Why is Kubernetes being called the 'operating system' for AI?

According to CNCF data, 66% of generative AI workloads now run on Kubernetes. KubeCon 2026 showcased K8s' transformation from container orchestration to a full-stack AI platform: fine-grained GPU scheduling (DRA driver, KAI scheduler), native LLM inference orchestration (llm-d framework), AI Agent lifecycle management (MCP integration), and cloud-native AI security. These capabilities make K8s the unified control plane for AI workloads from training to inference, deployment to monitoring.

What are the differences between GPU Time-Slicing and MIG, and when should each be used?

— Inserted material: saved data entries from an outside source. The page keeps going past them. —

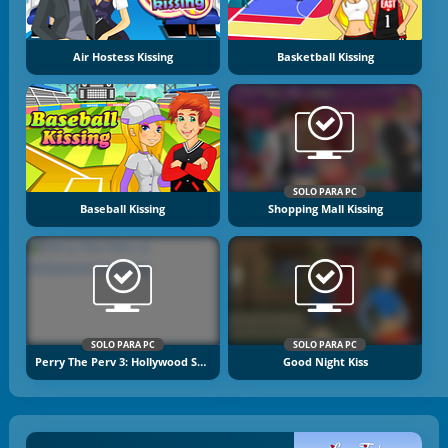
Air Hostess Kissing
Basketball Kissing
SOLO PARA PC
Baseball Kissing
Shopping Mall Kissing
SOLO PARA PC
SOLO PARA PC
Perry The Perv 3: Hollywood Staring!
Good Night Kiss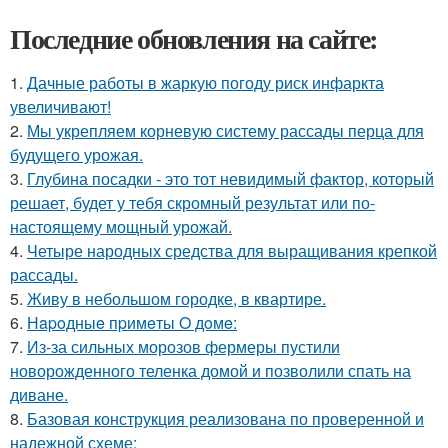
Последние обновления на сайте:
1.
Дачные работы в жаркую погоду риск инфаркта
увеличивают!
2.
Мы укрепляем корневую систему рассады перца для
будущего урожая.
3.
Глубина посадки - это тот невидимый фактор, который
решает, будет у тебя скромный результат или по-
настоящему мощный урожай.
4.
Четыре народных средства для выращивания крепкой
рассады.
5.
Живу в небольшом городке, в квартире.
6.
Нapoдныe пpимeты O дoмe:
7.
Из-за сильных морозов фермеры пустили
новорожденного теленка домой и позволили спать на
диване.
8.
Базовая конструкция реализована по проверенной и
надежной схеме: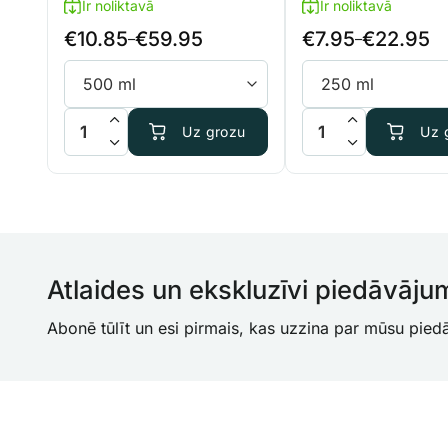
Ir noliktavā
Ir noliktavā
€
10.85
€
59.95
€
7.95
€
22.95
Price
Price
–
–
range:
range:
€10.85
€7.95
through
through
Terra Aquatica TriPart Micro daudzums
BioBizz Top Max da
Uz grozu
Uz 
€59.95
€22.95
Atlaides un ekskluzīvi piedāvāju
Abonē tūlīt un esi pirmais, kas uzzina par mūsu pie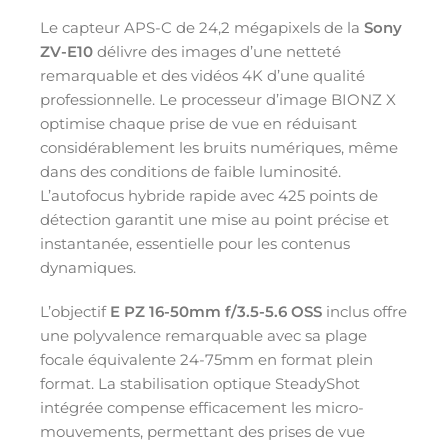
Le capteur APS-C de 24,2 mégapixels de la
Sony
ZV-E10
délivre des images d’une netteté
remarquable et des vidéos 4K d’une qualité
professionnelle. Le processeur d’image BIONZ X
optimise chaque prise de vue en réduisant
considérablement les bruits numériques, même
dans des conditions de faible luminosité.
L’autofocus hybride rapide avec 425 points de
détection garantit une mise au point précise et
instantanée, essentielle pour les contenus
dynamiques.
L’objectif
E PZ 16-50mm f/3.5-5.6 OSS
inclus offre
une polyvalence remarquable avec sa plage
focale équivalente 24-75mm en format plein
format. La stabilisation optique SteadyShot
intégrée compense efficacement les micro-
mouvements, permettant des prises de vue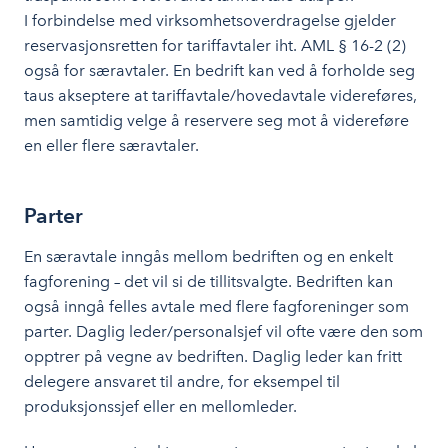
I forbindelse med virksomhetsoverdragelse gjelder
reservasjonsretten for tariffavtaler iht. AML § 16-2 (2)
også for særavtaler. En bedrift kan ved å forholde seg
taus akseptere at tariffavtale/hovedavtale videreføres,
men samtidig velge å reservere seg mot å videreføre
en eller flere særavtaler.
Parter
En særavtale inngås mellom bedriften og en enkelt
fagforening – det vil si de tillitsvalgte. Bedriften kan
også inngå felles avtale med flere fagforeninger som
parter. Daglig leder/personalsjef vil ofte være den som
opptrer på vegne av bedriften. Daglig leder kan fritt
delegere ansvaret til andre, for eksempel til
produksjonssjef eller en mellomleder.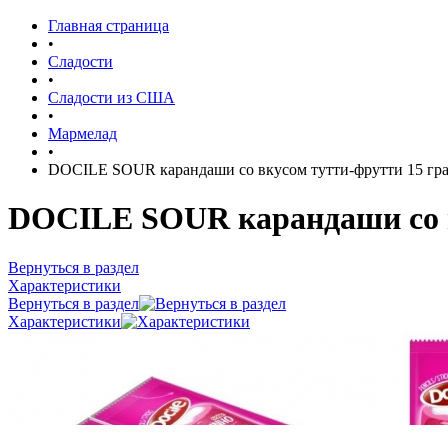
Главная страница
•
Сладости
•
Сладости из США
•
Мармелад
•
DOCILE SOUR карандаши со вкусом тутти-фрутти 15 гр
DOCILE SOUR карандаши со в
Вернуться в раздел
Характеристики
Вернуться в раздел
Характеристики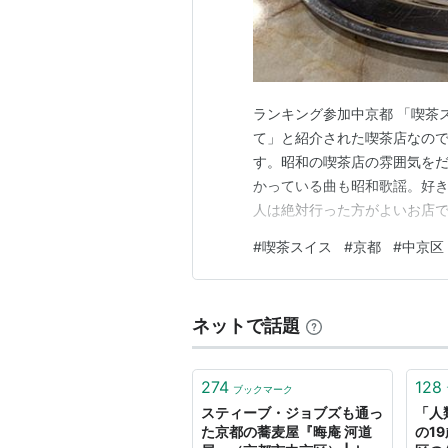
ランキング参加中京都 「喫茶
て」と紹介された喫茶店なので
す。昭和の喫茶店の雰囲気をだ
かっている曲も昭和歌謡。好
人は絶対行った方がよいお店で
きのサンドイッチ。これはお
#
喫茶スイス
#
京都
#
中京区
す。居心地もとてもよいです。
だけあって、いい喫茶店です
ネットで話題
274
128
ブックマーク
スティーブ・ジョブズも通っ
「人
た京都の蕎麦屋『晦庵 河道
の1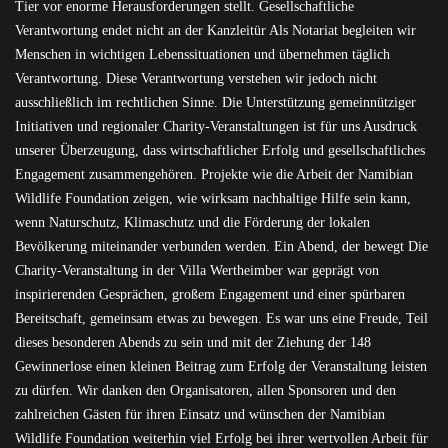
Tier vor enorme Herausforderungen stellt. Gesellschaftliche
Verantwortung endet nicht an der Kanzleitür Als Notariat begleiten wir
Menschen in wichtigen Lebenssituationen und übernehmen täglich
Verantwortung. Diese Verantwortung verstehen wir jedoch nicht
ausschließlich im rechtlichen Sinne. Die Unterstützung gemeinnütziger
Initiativen und regionaler Charity-Veranstaltungen ist für uns Ausdruck
unserer Überzeugung, dass wirtschaftlicher Erfolg und gesellschaftliches
Engagement zusammengehören. Projekte wie die Arbeit der Namibian
Wildlife Foundation zeigen, wie wirksam nachhaltige Hilfe sein kann,
wenn Naturschutz, Klimaschutz und die Förderung der lokalen
Bevölkerung miteinander verbunden werden. Ein Abend, der bewegt Die
Charity-Veranstaltung in der Villa Wertheimber war geprägt von
inspirierenden Gesprächen, großem Engagement und einer spürbaren
Bereitschaft, gemeinsam etwas zu bewegen. Es war uns eine Freude, Teil
dieses besonderen Abends zu sein und mit der Ziehung der 148
Gewinnerlose einen kleinen Beitrag zum Erfolg der Veranstaltung leisten
zu dürfen. Wir danken den Organisatoren, allen Sponsoren und den
zahlreichen Gästen für ihren Einsatz und wünschen der Namibian
Wildlife Foundation weiterhin viel Erfolg bei ihrer wertvollen Arbeit für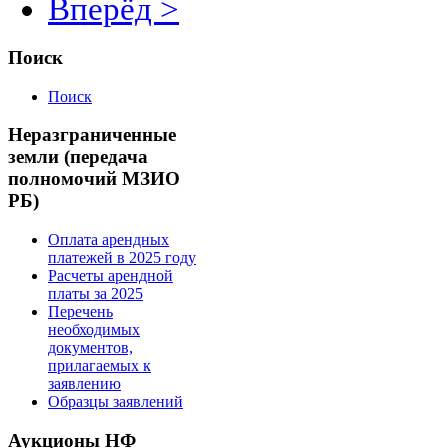
Вперёд >
Поиск
Поиск
Неразграниченные
земли (передача
полномочий МЗИО
РБ)
Оплата арендных
платежей в 2025 году
Расчеты арендной
платы за 2025
Перечень
необходимых
документов,
прилагаемых к
заявлению
Образцы заявлений
Аукционы НФ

GPU Time-Slicing is a software-level GPU sharing solution where multiple workloads alternate GPU usage in the time dimension. It requires no special hardware but lacks memory isolation, making it suitable for inference tasks with higher latency tolerance. NVIDIA MIG partitions a physical GPU into independent instances at the hardware level, each with dedicated compute, memory, and bandwidth, providing hardware-level isolation for production environments requiring performance guarantees. A100/H100 GPUs support up to 7 MIG instances.

What pain points does the llm-d framework address in LLM deployment?

llm-d addresses three core challenges: inference-aware traffic management that routes requests to optimal nodes based on KV cache state; native orchestration for multi-node large models with automatic tensor and pipeline parallelism management; and hardware-agnostic design supporting NVIDIA, AMD, Intel, and other platforms. It also redefines Service Level Indicators for LLM inference, introducing AI-specific metrics like Time to First Token (TTFT) and Time Per Output Token (TPOT).